Seurat -Filtering, regression and detection of variable genes


As input, give the Seurat R-object (Robj) from the Seurat setup -tool.

This tool filters out cells, and regresses out uninteresting sources of variation. It then detects highly variable genes across the single cells, which are used for performing the principal component analysis in the next tool.

PLEASE NOTE that you might need to run the tool couple of times, as setting the max and min limits to average expression and dispersion (bottom three parameters) is an iterative process. Start with some values, see how it goes and run the tool again with different parameters.


The bottom three parameters (x min, x max, y min) are used to select the variable genes. You might need to run the tool again if the initial guess with the parameters doesn't give a good number of variable genes.


As input, give the Seurat R-object (Robj) from the Seurat setup -tool.

You can use the QC-plots.pdf to estimate the cut-offs for this tool: the upper limits for number of genes per cell and mitochondrial transcript percentage.

First, the tool performs filtering based on the number of genes to get rid of possible multiplets. Cells can also be filtered based on the percentage of mitochondrial transcripts present. User can determine (based on the QC plots) the upper limit for unique gene counts per cell and the upper limit for mitochondrial transcript percentage.
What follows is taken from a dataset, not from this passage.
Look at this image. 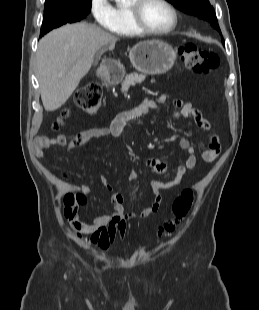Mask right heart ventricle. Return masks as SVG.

Next, the "uninteresting" sources of variation are regressed out to improve downstream dimensionality reduction and clustering. Seurat implements a basic regression by constructing linear models to predict gene expression based on user-defined variables. This tool regresses on the number of detected molecules per cell as well as the percentage mitochondrial transcript content.

Next, the variable genes across the single cells are detected. These highly variable genes are used on the downstream analysis (in the next tools). The detection is done by calculating the average expression and dispersion for each gene, placing these genes into bins, and then calculating a z-score for dispersion within each bin. Dispersion plot is drawn in the Dispersion.pdf, together with the number of variable genes when using the user defined cut-offs. Based on this plot, user is to define the cut-offs for expression (x-axis) and dispersion (y-axis) to mark visual outliers. Note that the plot can be a bit misleading, as the variable genes (selected based on the x min, x max and y min parameters) are drawn with their gene name, whereas the other, un-selected genes are only drawn as dots.

Note that this is an iterative process -you have to first draw the image with one set of parameters and then run the tool again if there's a need to change the parameters. These setting vary based on the data type, heterogeneity in the sample, and normalization strategy. For example for a UMI data normalized to a total of 10 000 molecules, one would expect ~2,000 variable genes.

For more details, please check the Seurat tutorials.